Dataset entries
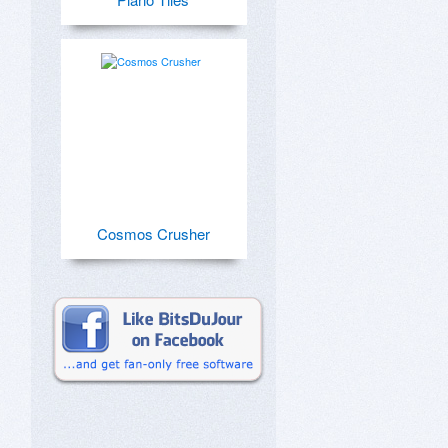
Cosmos Crusher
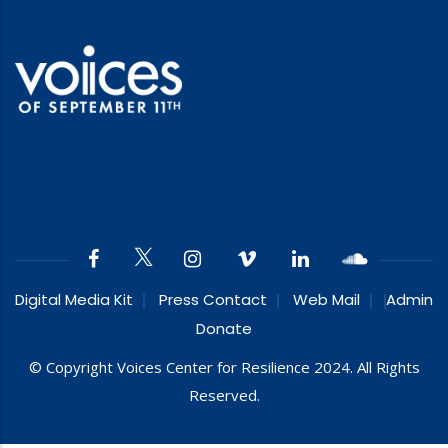
Digital Media Kit
Press Contact
Web Mail
Admin
Donate
© Copyright Voices Center for Resilience 2024. All Rights
Reserved.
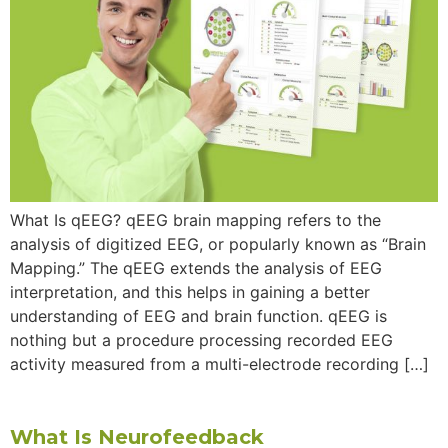
What Is qEEG? qEEG brain mapping refers to the
analysis of digitized EEG, or popularly known as “Brain
Mapping.” The qEEG extends the analysis of EEG
interpretation, and this helps in gaining a better
understanding of EEG and brain function. qEEG is
nothing but a procedure processing recorded EEG
activity measured from a multi-electrode recording […]
What Is Neurofeedback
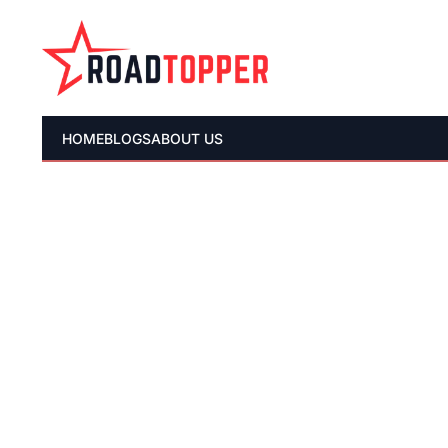
HOME
BLOGS
ABOUT US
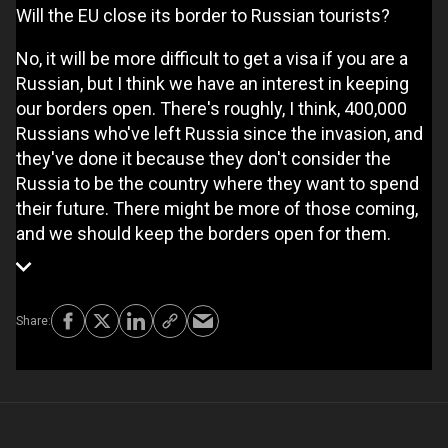
Will the EU close its border to Russian tourists?
No, it will be more difficult to get a visa if you are a
Russian, but I think we have an interest in keeping
our borders open. There's roughly, I think, 400,000
Russians who've left Russia since the invasion, and
they've done it because they don't consider the
Russia to be the country where they want to spend
their future. There might be more of those coming,
and we should keep the borders open for them.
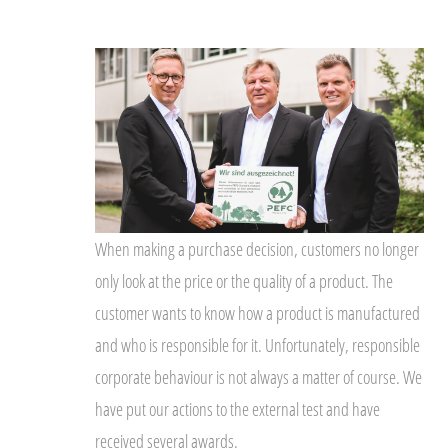
When making a purchase decision, customers no longer
only look at the price or the quality of a product. The
customer wants to know how a product is manufactured
and who is responsible for it. Unfortunately, responsible
corporate behaviour is not always a matter of course. We
have put our actions to the external test and have
received several awards.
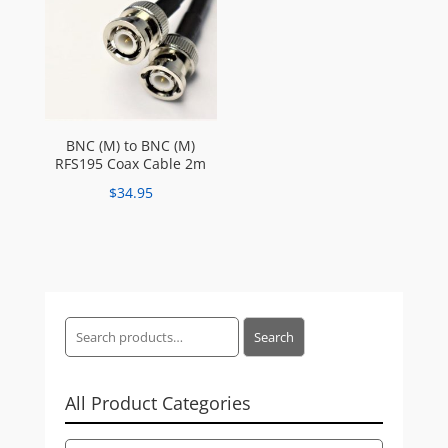
BNC (M) to BNC (M)
RFS195 Coax Cable 2m
$
34.95
Search
Search
for:
All Product Categories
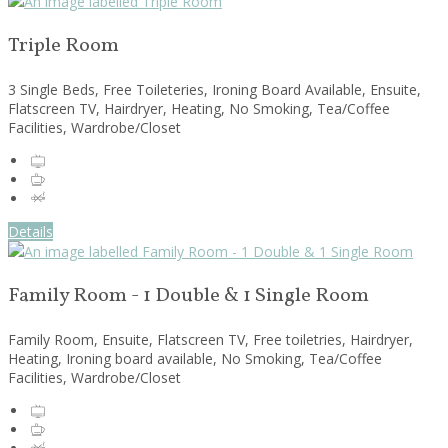
Triple Room
3 Single Beds, Free Toileteries, Ironing Board Available, Ensuite,
Flatscreen TV, Hairdryer, Heating, No Smoking, Tea/Coffee
Facilities, Wardrobe/Closet
Details
Family Room - 1 Double & 1 Single Room
Family Room, Ensuite, Flatscreen TV, Free toiletries, Hairdryer,
Heating, Ironing board available, No Smoking, Tea/Coffee
Facilities, Wardrobe/Closet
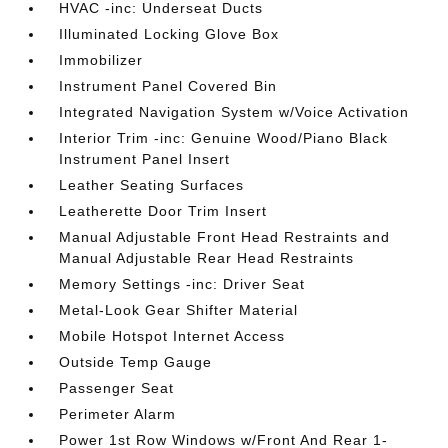
HVAC -inc: Underseat Ducts
Illuminated Locking Glove Box
Immobilizer
Instrument Panel Covered Bin
Integrated Navigation System w/Voice Activation
Interior Trim -inc: Genuine Wood/Piano Black
Instrument Panel Insert
Leather Seating Surfaces
Leatherette Door Trim Insert
Manual Adjustable Front Head Restraints and
Manual Adjustable Rear Head Restraints
Memory Settings -inc: Driver Seat
Metal-Look Gear Shifter Material
Mobile Hotspot Internet Access
Outside Temp Gauge
Passenger Seat
Perimeter Alarm
Power 1st Row Windows w/Front And Rear 1-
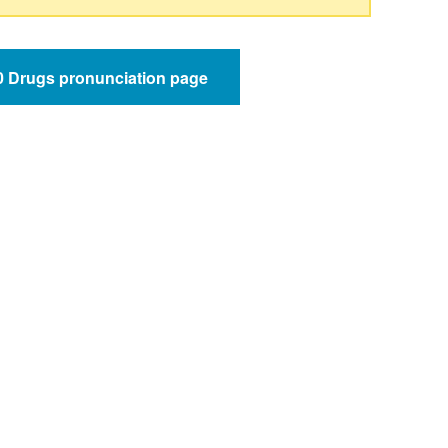
50 Drugs pronunciation page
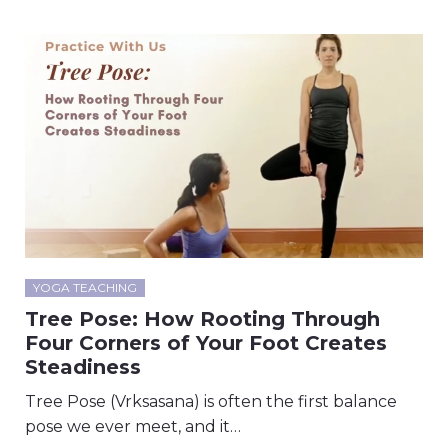
YOGA TEACHING
Tree Pose: How Rooting Through
Four Corners of Your Foot Creates
Steadiness
Tree Pose (Vrksasana) is often the first balance
pose we ever meet, and it…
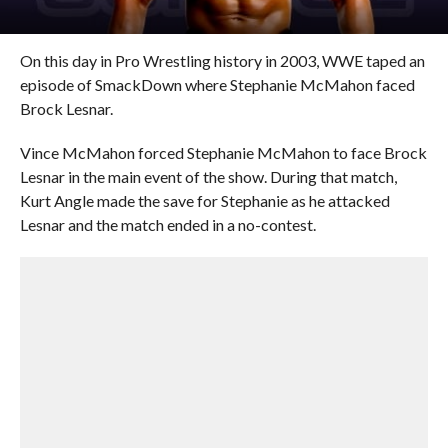
On this day in Pro Wrestling history in 2003, WWE taped an
episode of SmackDown where Stephanie McMahon faced
Brock Lesnar.
Vince McMahon forced Stephanie McMahon to face Brock
Lesnar in the main event of the show. During that match,
Kurt Angle made the save for Stephanie as he attacked
Lesnar and the match ended in a no-contest.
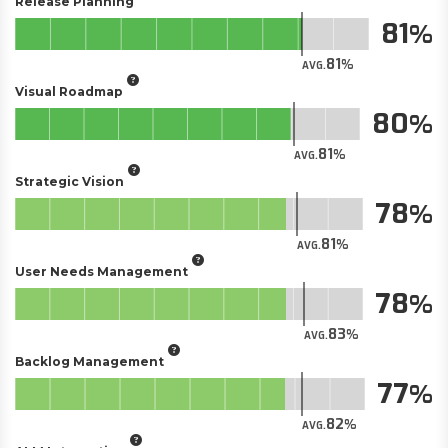
Release Planning
81
81
AVG.
Visual Roadmap
80
81
AVG.
Strategic Vision
78
81
AVG.
User Needs Management
78
83
AVG.
Backlog Management
77
82
AVG.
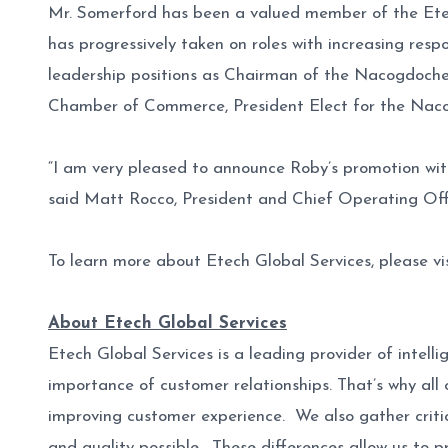
Mr. Somerford has been a valued member of the Etec
has progressively taken on roles with increasing resp
leadership positions as Chairman of the Nacogdoch
Chamber of Commerce, President Elect for the Nac
“I am very pleased to announce Roby’s promotion wit
said Matt Rocco, President and Chief Operating Offic
To learn more about Etech Global Services, please vi
About Etech Global Services
Etech Global Services is a leading provider of intel
importance of customer relationships. That’s why all 
improving customer experience. We also gather critic
and quality possible. These differences allow us to p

* [Exercise]:
Give again, word for word, every line from the top of the data through the line with "Triple Room", both ends included, and exclude the pictures.

* [Answer below]:
Cosmos Crusher
Digital Media Kit
Press Contact
Web Mail
Admin
Donate
© Copyright Voices Center for Resilience 2024. All Rights
Reserved.
What Is qEEG? qEEG brain mapping refers to the
analysis of digitized EEG, or popularly known as “Brain
Mapping.” The qEEG extends the analysis of EEG
interpretation, and this helps in gaining a better
understanding of EEG and brain function. qEEG is
nothing but a procedure processing recorded EEG
activity measured from a multi-electrode recording […]
What Is Neurofeedback
HOME
BLOGS
ABOUT US
Will the EU close its border to Russian tourists?
No, it will be more difficult to get a visa if you are a
Russian, but I think we have an interest in keeping
our borders open. There's roughly, I think, 400,000
Russians who've left Russia since the invasion, and
they've done it because they don't consider the
Russia to be the country where they want to spend
their future. There might be more of those coming,
and we should keep the borders open for them.
When making a purchase decision, customers no longer
only look at the price or the quality of a product. The
customer wants to know how a product is manufactured
and who is responsible for it. Unfortunately, responsible
corporate behaviour is not always a matter of course. We
have put our actions to the external test and have
received several awards.
BNC (M) to BNC (M)
RFS195 Coax Cable 2m
$
34.95
Search
Search
for:
All Product Categories
Triple Room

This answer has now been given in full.